▶ **EXERCISE AIM**
Search the records below for "Информация"; copy each line that has it.

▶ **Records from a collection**
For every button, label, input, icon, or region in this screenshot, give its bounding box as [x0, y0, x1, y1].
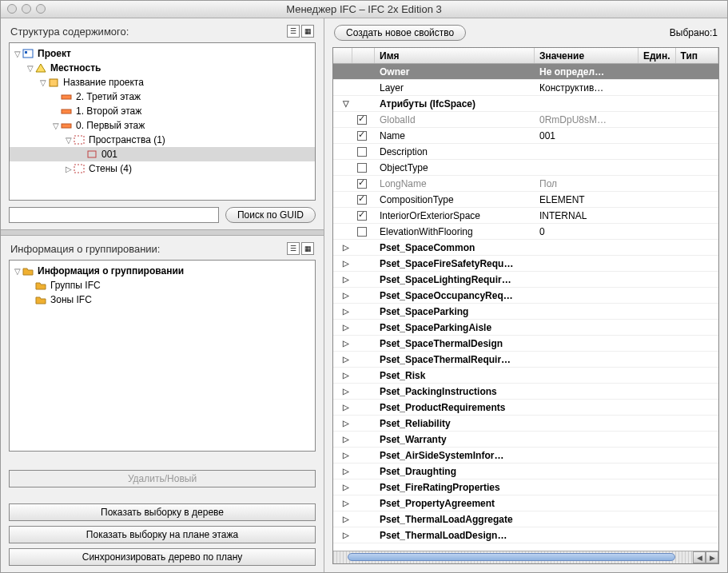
tree-story-1[interactable]: 1. Второй этаж	[10, 104, 315, 118]
col-type[interactable]: Тип	[676, 48, 718, 63]
chevron-right-icon[interactable]: ▷	[338, 483, 349, 491]
checkbox[interactable]	[357, 163, 367, 173]
grid-row[interactable]: GlobalId0RmDpU8sM…	[333, 112, 718, 128]
grid-row[interactable]: ▷Pset_SpaceThermalDesign	[333, 336, 718, 352]
chevron-right-icon[interactable]: ▷	[338, 339, 349, 348]
grid-row[interactable]: CompositionTypeELEMENT	[333, 192, 718, 208]
checkbox[interactable]	[357, 211, 367, 221]
zoom-icon[interactable]	[36, 4, 46, 14]
tree-walls[interactable]: ▷ Стены (4)	[10, 161, 315, 176]
grid-row[interactable]: ▷Pset_Warranty	[333, 432, 718, 448]
tree-view-icon[interactable]: ☰	[287, 25, 300, 38]
chevron-down-icon[interactable]: ▽	[13, 50, 22, 58]
chevron-down-icon[interactable]: ▽	[13, 267, 22, 276]
grouping-root[interactable]: ▽ Информация о группировании	[10, 264, 315, 278]
chevron-right-icon[interactable]: ▷	[338, 307, 349, 316]
col-unit[interactable]: Един.	[638, 48, 676, 63]
chevron-right-icon[interactable]: ▷	[338, 467, 349, 476]
chevron-right-icon[interactable]: ▷	[64, 165, 74, 173]
splitter[interactable]	[1, 229, 324, 236]
tree-space-001[interactable]: 001	[10, 147, 315, 161]
chevron-right-icon[interactable]: ▷	[338, 403, 349, 412]
grid-row[interactable]: ElevationWithFlooring0	[333, 224, 718, 240]
grouping-tree[interactable]: ▽ Информация о группировании Группы IFC …	[9, 260, 316, 452]
col-value[interactable]: Значение	[535, 48, 638, 63]
chevron-right-icon[interactable]: ▷	[338, 435, 349, 444]
grouping-ifc-groups[interactable]: Группы IFC	[10, 278, 315, 292]
grid-row[interactable]: ▷Pset_SpaceFireSafetyRequ…	[333, 256, 718, 272]
chevron-right-icon[interactable]: ▷	[338, 371, 349, 380]
chevron-down-icon[interactable]: ▽	[26, 64, 35, 73]
checkbox[interactable]	[357, 115, 367, 125]
list-view-icon[interactable]: ▦	[301, 25, 314, 38]
grid-row[interactable]: ▽Атрибуты (IfcSpace)	[333, 96, 718, 112]
grid-row[interactable]: OwnerНе определ…	[333, 64, 718, 80]
minimize-icon[interactable]	[22, 4, 31, 14]
tree-spaces[interactable]: ▽ Пространства (1)	[10, 133, 315, 147]
grid-row[interactable]: ▷Pset_PropertyAgreement	[333, 495, 718, 511]
checkbox[interactable]	[357, 195, 367, 205]
grid-row[interactable]: ▷Pset_ProductRequirements	[333, 400, 718, 416]
scroll-right-icon[interactable]: ▶	[706, 551, 718, 563]
checkbox[interactable]	[357, 131, 367, 141]
tree-story-0[interactable]: ▽ 0. Первый этаж	[10, 118, 315, 133]
grid-row[interactable]: ▷Pset_PackingInstructions	[333, 384, 718, 400]
chevron-right-icon[interactable]: ▷	[338, 243, 349, 252]
grid-row[interactable]: ObjectType	[333, 160, 718, 176]
show-in-tree-button[interactable]: Показать выборку в дереве	[9, 503, 316, 521]
grid-row[interactable]: ▷Pset_FireRatingProperties	[333, 479, 718, 495]
show-on-plan-button[interactable]: Показать выборку на плане этажа	[9, 526, 316, 543]
chevron-right-icon[interactable]: ▷	[338, 531, 349, 539]
grid-row[interactable]: InteriorOrExteriorSpaceINTERNAL	[333, 208, 718, 224]
checkbox[interactable]	[357, 227, 367, 237]
chevron-right-icon[interactable]: ▷	[338, 387, 349, 396]
scroll-left-icon[interactable]: ◀	[693, 551, 706, 563]
chevron-down-icon[interactable]: ▽	[338, 99, 349, 108]
guid-input[interactable]	[9, 207, 219, 223]
sync-tree-button[interactable]: Синхронизировать дерево по плану	[9, 548, 316, 566]
delete-new-button[interactable]: Удалить/Новый	[9, 470, 316, 487]
chevron-right-icon[interactable]: ▷	[338, 291, 349, 300]
h-scrollbar[interactable]: ◀ ▶	[333, 551, 718, 563]
close-icon[interactable]	[7, 4, 17, 14]
structure-tree[interactable]: ▽ Проект ▽ Местность ▽ Название проекта	[9, 42, 316, 201]
grid-body[interactable]: OwnerНе определ…LayerКонструктив…▽Атрибу…	[333, 64, 718, 551]
grid-row[interactable]: ▷Pset_SpaceCommon	[333, 240, 718, 256]
guid-search-button[interactable]: Поиск по GUID	[225, 207, 316, 223]
grouping-ifc-zones[interactable]: Зоны IFC	[10, 292, 315, 307]
chevron-down-icon[interactable]: ▽	[51, 121, 61, 130]
grid-row[interactable]: ▷Pset_SpaceOccupancyReq…	[333, 288, 718, 304]
tree-story-2[interactable]: 2. Третий этаж	[10, 90, 315, 104]
tree-project[interactable]: ▽ Проект	[10, 46, 315, 61]
grid-row[interactable]: Name001	[333, 128, 718, 144]
chevron-right-icon[interactable]: ▷	[338, 259, 349, 268]
grid-row[interactable]: Description	[333, 144, 718, 160]
chevron-right-icon[interactable]: ▷	[338, 451, 349, 460]
chevron-right-icon[interactable]: ▷	[338, 515, 349, 523]
checkbox[interactable]	[357, 179, 367, 189]
tree-view-icon[interactable]: ☰	[287, 242, 300, 255]
grid-row[interactable]: ▷Pset_SpaceParking	[333, 304, 718, 320]
chevron-right-icon[interactable]: ▷	[338, 275, 349, 284]
grid-row[interactable]: ▷Pset_SpaceThermalRequir…	[333, 352, 718, 368]
chevron-right-icon[interactable]: ▷	[338, 419, 349, 428]
chevron-down-icon[interactable]: ▽	[38, 78, 48, 87]
chevron-down-icon[interactable]: ▽	[64, 136, 74, 145]
tree-site[interactable]: ▽ Местность	[10, 61, 315, 75]
grid-row[interactable]: LongNameПол	[333, 176, 718, 192]
chevron-right-icon[interactable]: ▷	[338, 323, 349, 332]
create-property-button[interactable]: Создать новое свойство	[334, 25, 466, 41]
col-name[interactable]: Имя	[375, 48, 535, 63]
list-view-icon[interactable]: ▦	[301, 242, 314, 255]
grid-row[interactable]: ▷Pset_Risk	[333, 368, 718, 384]
scrollbar-thumb[interactable]	[348, 553, 675, 561]
grid-row[interactable]: ▷Pset_SpaceParkingAisle	[333, 320, 718, 336]
chevron-right-icon[interactable]: ▷	[338, 499, 349, 507]
grid-row[interactable]: ▷Pset_SpaceLightingRequir…	[333, 272, 718, 288]
grid-row[interactable]: ▷Pset_ThermalLoadDesign…	[333, 527, 718, 543]
grid-row[interactable]: ▷Pset_AirSideSystemInfor…	[333, 448, 718, 464]
grid-row[interactable]: ▷Pset_Draughting	[333, 464, 718, 479]
grid-row[interactable]: ▷Pset_ThermalLoadAggregate	[333, 511, 718, 527]
chevron-right-icon[interactable]: ▷	[338, 355, 349, 364]
grid-row[interactable]: ▷Pset_Reliability	[333, 416, 718, 432]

▶ **RESPONSE**
grouping-root[interactable]: ▽ Информация о группировании	[10, 264, 315, 278]
grouping-tree[interactable]: ▽ Информация о группировании Группы IFC …	[9, 260, 316, 452]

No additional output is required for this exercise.